Ga-Young Lee

A novel peptide probe for imaging and targeted delivery of liposomal doxorubicin to lung tumor.

Targeted delivery of imaging agents and therapeutics to tumors would provide early detection and increased therapeutic efficacy against cancer. Here we have screened a phage-displayed peptide library to identify peptides that selectively bind to lung tumor cells. Evaluation of individual phage clones after screening revealed that a phage clone displaying the CSNIDARAC peptide bound to H460 lung tumor cells at higher extent than other phage clones.
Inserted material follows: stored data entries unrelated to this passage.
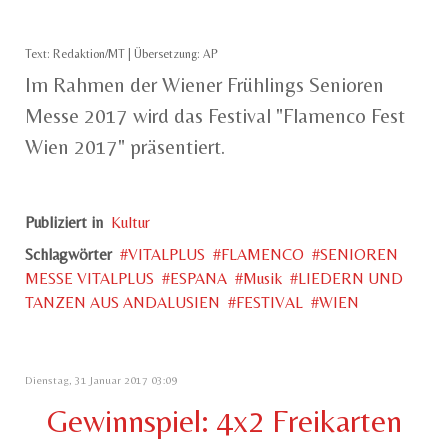
Text: Redaktion/MT | Übersetzung: AP
Im Rahmen der Wiener Frühlings Senioren
Messe 2017 wird das Festival "Flamenco Fest
Wien 2017" präsentiert.
Publiziert in
Kultur
Schlagwörter
VITALPLUS
FLAMENCO
SENIOREN
MESSE VITALPLUS
ESPANA
Musik
LIEDERN UND
TANZEN AUS ANDALUSIEN
FESTIVAL
WIEN
Dienstag, 31 Januar 2017 03:09
Gewinnspiel: 4x2 Freikarten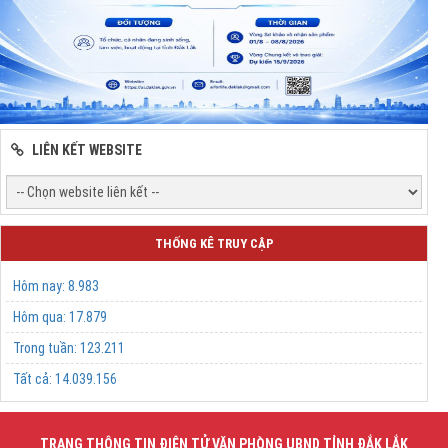
LIÊN KẾT WEBSITE
THỐNG KÊ TRUY CẬP
Hôm nay:
8.983
Hôm qua:
17.879
Trong tuần:
123.211
Tất cả:
14.039.156
TRANG THÔNG TIN ĐIỆN TỬ VĂN PHÒNG UBND TỈNH ĐẮK LẮK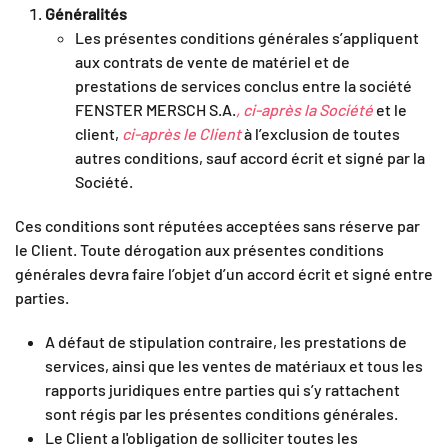
Généralités
Les présentes conditions générales s’appliquent
aux contrats de vente de matériel et de
prestations de services conclus entre la société
FENSTER MERSCH S.A.
, ci-après la Société
et le
client,
ci-après le Client
à l’exclusion de toutes
autres conditions, sauf accord écrit et signé par la
Société.
Ces conditions sont réputées acceptées sans réserve par
le Client. Toute dérogation aux présentes conditions
générales devra faire l’objet d’un accord écrit et signé entre
parties.
A défaut de stipulation contraire, les prestations de
services, ainsi que les ventes de matériaux et tous les
rapports juridiques entre parties qui s’y rattachent
sont régis par les présentes conditions générales.
Le Client a l'obligation de solliciter toutes les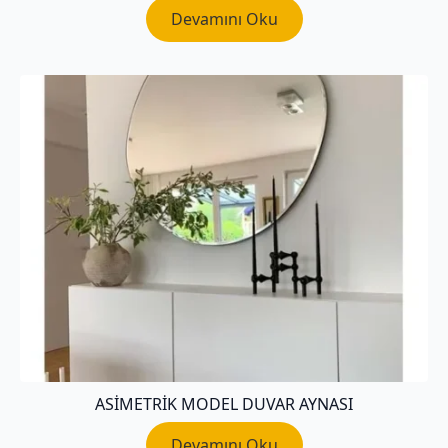
Devamını Oku
ASIMETRIK MODEL DUVAR AYNASI
Devamını Oku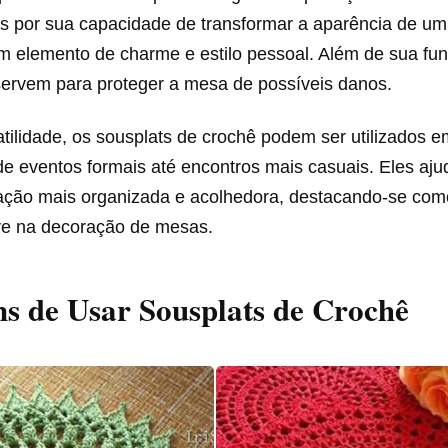
s por sua capacidade de transformar a aparência de um
m elemento de charme e estilo pessoal. Além de sua fun
ervem para proteger a mesa de possíveis danos.
ilidade, os sousplats de crochê podem ser utilizados e
e eventos formais até encontros mais casuais. Eles aju
ção mais organizada e acolhedora, destacando-se co
e na decoração de mesas.
s de Usar Sousplats de Crochê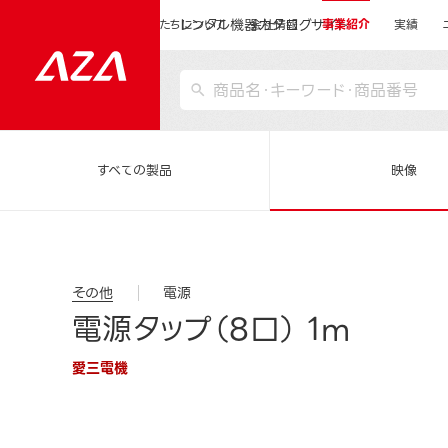
レンタル機器カタログサイト
運営会社サイトトップ
私たちについて
会社情報
事業紹介
実績
すべての製品
映像
その他
電源
電源タップ（8口） 1m
愛三電機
The synthetic CSNIDARAC peptide strongly bound to H460 cells and was efficiently internalized into the cells, while little binding of a control peptide was seen. It also preferentially bound to other lung tumor cell lines as compared to cells of different tumor types. In vivo imaging of lung tumor was achieved by homing of fluorescence dye-labeled CSNIDARAC peptide to the tumor after intravenous injection into mice. Ex vivo imaging and microscopic analysis of isolated organs further demonstrated the targeting of CSNIDARAC peptide to tumor. The CSNIDARAC peptide-targeted and doxorubicin-loaded liposomes inhibited the tumor growth more efficiently than untargeted liposomes or free doxorubicin. In vivo imaging of fluorescence dye-labeled liposomes demonstrated selective homing of the CSNIDARAC-liposomes to tumor. In the same context, higher levels of doxorubicin and apoptosis in tumor tissue were observed when treated with the targeted liposomes than untargeted liposomes or free doxorubicin. These results suggest that the CSNIDARAC peptide is a promising targeting probe that is able to direct imaging agents and therapeutics to lung tumor.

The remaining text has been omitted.